So, it goes without saying that any vendors have SOME level of risk - but it just depends on what your risk appetite is.
At my company, we've divided our risks into 4 tiers, tier 4 being "non-risk." I keep them in our vendor inventory and I have an onboarding form for ALL vendors, but once these tier 4's are onboarded, we dont review them (until something comes up where we deem it material and we feel compelled to review for risks). The most important part is knowing what data you're providing to them, what systems/information they have access to, and if they are using any assets that would need to be returned at the end of the relationship.

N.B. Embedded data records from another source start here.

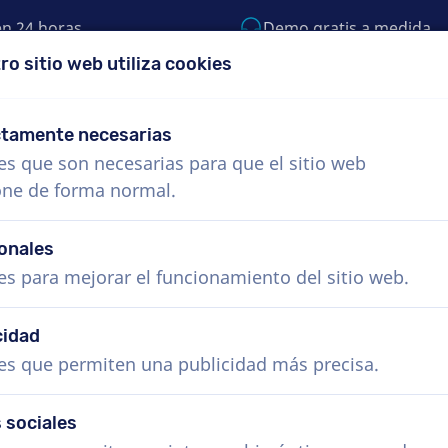
en 24 horas
Demo gratis a medida
ro sitio web utiliza cookies
 999-9119
support@voiceproductions.com
ctamente necesarias
es que son necesarias para que el sitio web
Menú
one de forma normal.
s
¿Cómo funciona?
Servicios
Noticias
onales
es para mejorar el funcionamiento del sitio web.
cidad
es que permiten una publicidad más precisa.
 sociales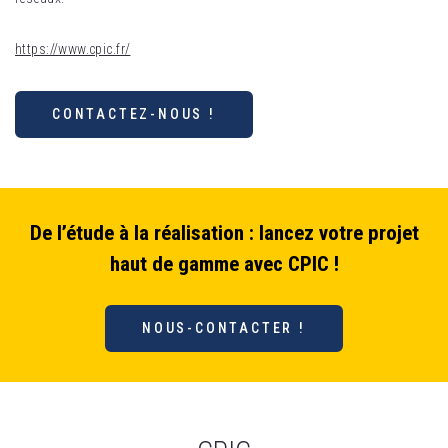
https://www.cpic.fr/
CONTACTEZ-NOUS !
De l’étude à la réalisation : lancez votre projet
haut de gamme avec CPIC !
NOUS-CONTACTER !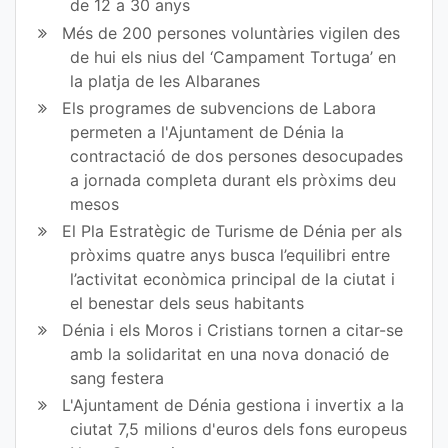
de 12 a 30 anys
Més de 200 persones voluntàries vigilen des
de hui els nius del ‘Campament Tortuga’ en
la platja de les Albaranes
Els programes de subvencions de Labora
permeten a l'Ajuntament de Dénia la
contractació de dos persones desocupades
a jornada completa durant els pròxims deu
mesos
El Pla Estratègic de Turisme de Dénia per als
pròxims quatre anys busca l’equilibri entre
l’activitat econòmica principal de la ciutat i
el benestar dels seus habitants
Dénia i els Moros i Cristians tornen a citar-se
amb la solidaritat en una nova donació de
sang festera
L'Ajuntament de Dénia gestiona i invertix a la
ciutat 7,5 milions d'euros dels fons europeus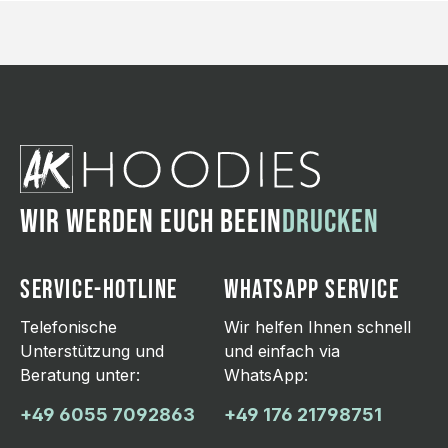
WIR WERDEN EUCH BEEIN
DRUCKEN
SERVICE-HOTLINE
WHATSAPP SERVICE
Telefonische
Wir helfen Ihnen schnell
Unterstützung und
und einfach via
Beratung unter:
WhatsApp:
+49 6055 7092863
+49 176 21798751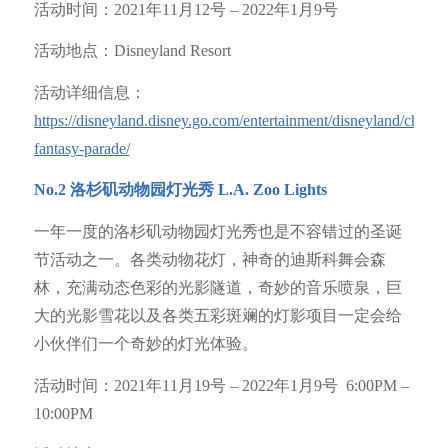
活动时间：2021年11月12号 – 2022年1月9号
活动地点：Disneyland Resort
活动详细信息：
https://disneyland.disney.go.com/entertainment/disneyland/christ
fantasy-parade/
No.2
洛杉矶动物园灯光秀
L.A. Zoo Lights
一年一度的洛杉矶动物园灯光秀也是不容错过的圣诞
节活动之一。各类动物花灯，神奇的迪斯科舞会森
林，充满动态色彩的光影隧道，奇妙的音乐喷泉，巨
大的光影雪花以及各类五彩斑斓的灯影项目一定会给
小伙伴们一个奇妙的灯光体验。
活动时间：2021年11月19号 – 2022年1月9号 6:00PM –
10:00PM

With regards to vendors where it's a one-off - I'm still trying to configure my approach as well. Is it a one-off where it's a trial? Or is it a one-off where you're only using them to handle a specific project. If the latter, I treat them as any other vendor - sending a scoped assessment, and making note in their file how long the relationship is expected to last. If it's a trial, while I havent figured out my approach just yet, I think you do an onboarding form, maybe a very very light assessment just to understand the exchange of data and what features the vendor is providing during a trial tier, and then what features are unlocked if a relationship is established. If you decide to proceed with them, you'd send them a scoped assessment as you would with any other vendor.
Hope this helps!
Original Message:
Sent: 06-16-2025 03:24 PM
From: Anonymous Member
Subject: How are other financial institutions tracking non-risk vendors?
This message was posted by a user wishing to remain anonymous
How are other financial institutions tracking non-risk vendors, especially one-off situations where you know you wont be using them again? Are you inputting them into your TPRM system?